Wednesday, May 15, 2013

DB2 for z/OS Performance Tuning: the Rising Tide and the Home Run

I've been working with DB2 for z/OS for about 25 years. During most of that time, I've been actively engaged in performance tuning work -- specifically, performance tuning as it pertains to the CPU and elapsed time associated with application access to data in DB2-managed databases. I've learned that the best results, in terms of efficiency and throughput gains, are achieved via a two-pronged approach that I conceptualize as a rising tide and home runs. In this blog entry, I'll explain these concepts and try to provide you with a road map for achieving your own DB2 for z/OS performance tuning successes.

The rising tide

Here in the USA (and perhaps in some other countries), there's an old saying: "A rising tide lifts all boats." The DB2 tuning actions that I think of as being in the "rising tide" category are those that positively affect the performance of all SQL statements (or at least many statements) that execute in the target DB2 subsystem. Examples of these actions include the following (and I'm providing here a few links to blog posts and articles of mine that provide additional information):

"Rising tide" DB2 performance tuning actions are attractive for several reasons. Chief among these:
  1. They tend to have a wide-ranging impact on the performance of DB2 data access operations. That's the "lifts all boats" effect to which I alluded above. In taking one or more of these actions, you can expect to see improved performance (particularly in terms of CPU efficiency) for lots of the SQL statements that execute in your DB2 subsystem -- not just one or two statements.
  2. They're often pretty easy to implement. Want to page-fix buffer pool BP2 (for example)? OK -- issue an -ALTER BUFFERPOOL(BP2) PGFIX(YES) command (the change will take effect when the pool is next deallocated and reallocated -- usually as a result of "bouncing" the DB2 subsystem). Want to increase the size of your DB2 dynamic statement cache? Change the value of the EDMSTMTC parameter in your ZPARM module. Want to boost CICS-DB2 thread reuse? Change PROTECTNUM to a non-zero value in the DB2ENTRY resources associated with your most frequently executed CICS transactions. In these and other cases, no database design changes are needed, and no application code changes are required.
  3. They can be implemented quickly. This is directly related to item 2, above. When a tuning action requires a change to an SQL statement issued by a program, that change is not going to go into production overnight. Even if it's a pretty simple change, a change request has to be generated and approved, the change has to be assigned to a programmer, it has to be tested, etc. All this could take weeks. Because "rising tide" tuning actions generally don't necessitate modification of application code, they can often be put into effect in relatively short order.

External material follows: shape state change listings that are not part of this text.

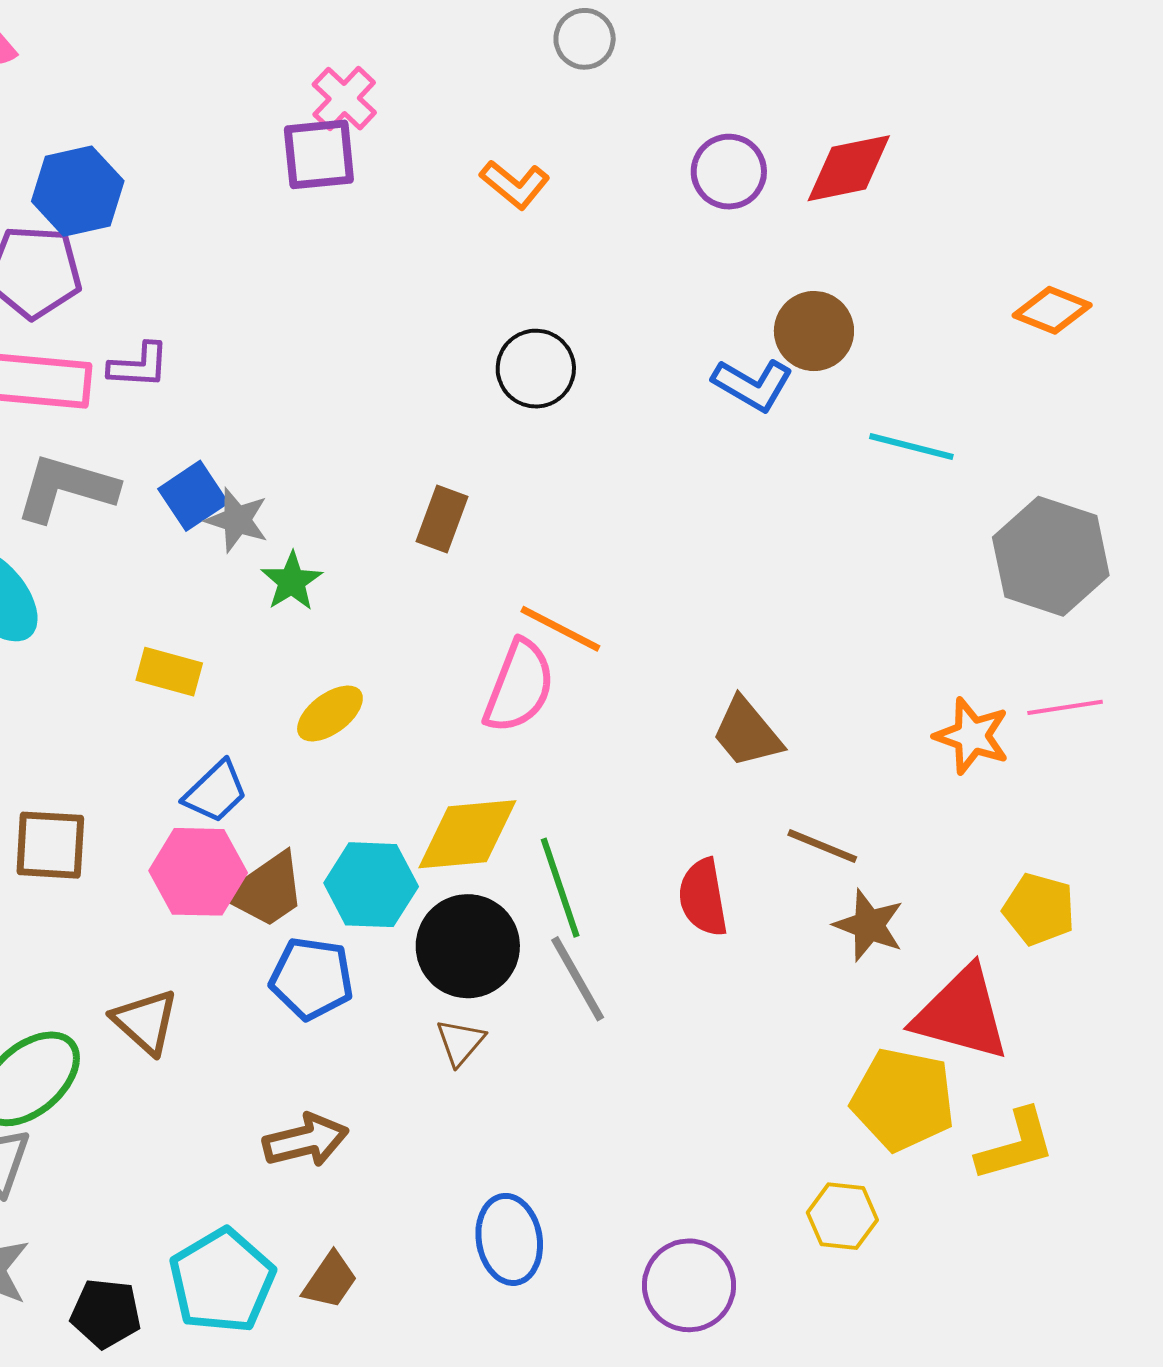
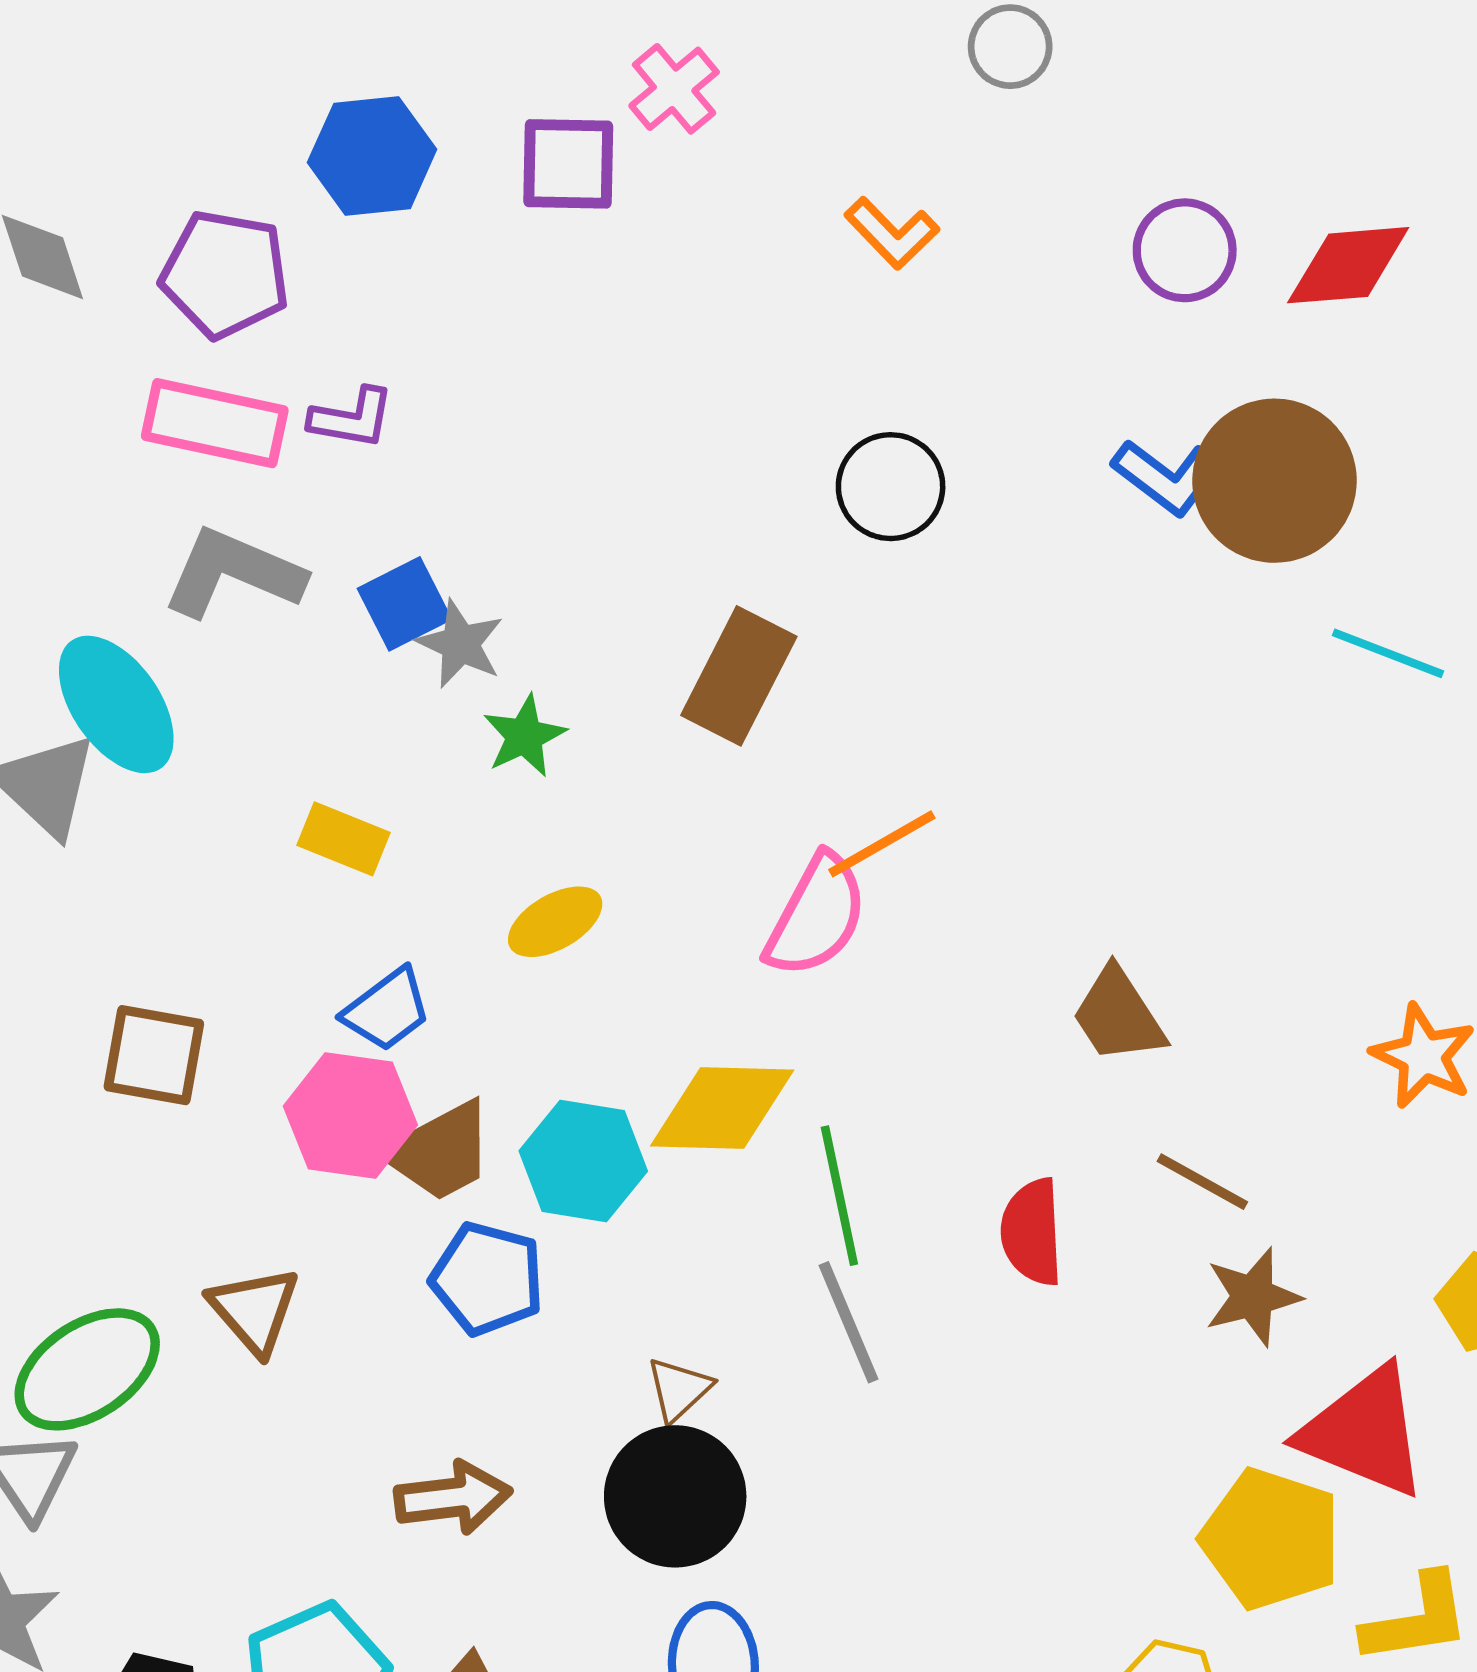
purple square: (319, 154) -> (568, 164), moved
blue hexagon: (78, 191) -> (372, 156), moved
brown circle: (814, 331) -> (1274, 481), size x1.5
blue L-shape: (753, 385) -> (1167, 477), moved
brown rectangle: (442, 519) -> (739, 676), size x1.5
orange line: (560, 629) -> (882, 844), turned -64
brown star: (869, 925) -> (1253, 1297), turned 30
black circle: (468, 946) -> (675, 1496), moved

All good; and yet, there is a pretty significant "yeah, but" associated with most "rising tide" DB2 performance tuning actions (as in, "Yeah, that's nice, but..."). The big "yeah, but" to which I'm referring is the typically modest magnitude of the performance gain that usually results from implementation of a "rising tide" tuning step. Very often, what you'd expect to see is a reduction in CPU consumption of maybe a few percentage points for SQL statements impacted by a "rising tide" change. Basically, you're improving a lot of DB2-access operations by a little bit each. Saving a little bit of CPU for a lot of SQL statements is a good thing, of course, but along with the "lots of little" improvements, you want some big scores. That's where "home run" tuning comes into play.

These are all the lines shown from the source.